Let's face it — traveling is often stressful and can wreak havoc on your system. Between travel-induced anxiety and the potential for dehydration, a relaxing long weekend may no longer be enjoyable.

Luckily, there are ways to avoid these physical ailments and maintain a healthy – and happy – body. Here's the scoop on staying in good health so you can better enjoy your summer adventures.

H2O is your friend.

Sure, you hear it all the time — but being well-hydrated truly is essential to optimum health. Drink plenty of water, especially when spending time outdoors. As your body sweats while playing warm-weather sports or even just soaking in sunshine at the beach, it loses fluids and can quickly become dehydrated. So make drinking enough water a top priority.

Flying on airplanes is also very dehydrating. Not only is the re-circulated air aboard planes excessively dry, the lack of humidity in the cabin further zaps moisture out of the air — and your system.

Luckily, Dr. Rebecca Baxt, a board-certified dermatologist in New York and New Jersey, has some great tips to share from her expertise.

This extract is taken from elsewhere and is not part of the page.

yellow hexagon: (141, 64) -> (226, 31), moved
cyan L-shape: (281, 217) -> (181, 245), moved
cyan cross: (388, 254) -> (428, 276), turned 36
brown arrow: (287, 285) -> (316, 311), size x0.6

"Whenever the environment is moisture-free such as with re-circulated air in a plane cabin, the air actually draws moisture from wherever it can," says Dr. Baxt. "Dry skin will tend to get drier and oily skin will get even oilier to compensate for dehydration."

So what can you do to stay hydrated?

Avoid happy hour. 

Steer clear of the bar cart. Those mini bottles are tempting – especially if you're a nervous flyer – but alcohol dehydrates the body. Drink water or seltzer instead. Dr. Baxt suggests going for healthy alternatives, as well as getting absorbed in an activity — such as reading a magazine or book, or listening to your iPod.

"Having something to distract you will help you as much, if not more, than a glass of wine," she says. "If you just can't pass it up, drink lots of water afterward."

Skip the junk.

Ditch the salty snacks and opt instead for fresh, unprocessed foods such as juicy fruits and nourishing vegetables. Apples, bananas, carrots and celery are great portable options that are rich in both fiber and water. The doctor warns that "salt can cause swelling" — making those free bags of airline pretzels something to be avoided.

Treat the eyes.

Travel is often exhausting and the first place most people show it is in their eyes. For an instant fix, tuck a mini eye cream that contains caffeine in your carry-on bag. Caffeine quickly perks up puffy eyes. Or, try an eye-specific sheet mask such as Klorane smoothing and relaxing patches, or the SK-II signs eye mask in order to soothe and treat tired eyes.

Want a natural DIY option? Dr. Baxt recommends bringing green tea bags on board.

"A half hour before landing, ask the flight attendant for hot water and soak a few minutes. Add ice to cool down; apply the cooled tea bags to eyelids before landing. The green tea has antioxidants and anti-inflammatories to decrease puffiness so you'll look your best when you land."